### INPUT DATA
# # # # #

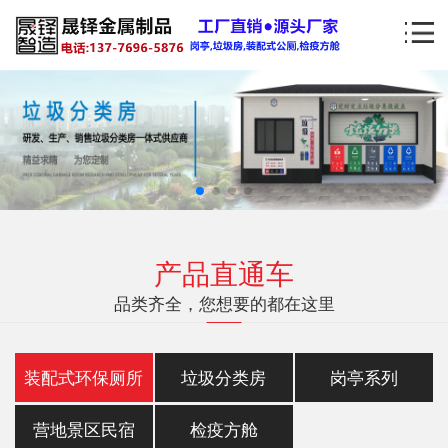
产品直通车
品类齐全，您想要的都在这里
装配式环保厕所
垃圾分类房
岗亭系列
营地景区民宿
检疫方舱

# # # # #

### TASK DETAILS
Reproduce each line above precisely, with no pictures.

### RESPONSE AREA
产品直通车
品类齐全，您想要的都在这里
装配式环保厕所
垃圾分类房
岗亭系列
营地景区民宿
检疫方舱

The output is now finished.